Problem description: Before repeating the entries below, strip out every picture and keep all else as it is.

── Data in this exercise

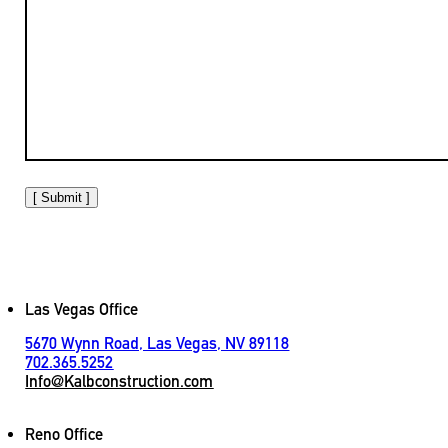
[ Submit ]
Las Vegas Office
5670 Wynn Road, Las Vegas, NV 89118
702.365.5252
Info@Kalbconstruction.com
Reno Office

────

Response for this exercise:
[ Submit ]
Las Vegas Office
5670 Wynn Road, Las Vegas, NV 89118
702.365.5252
Info@Kalbconstruction.com
Reno Office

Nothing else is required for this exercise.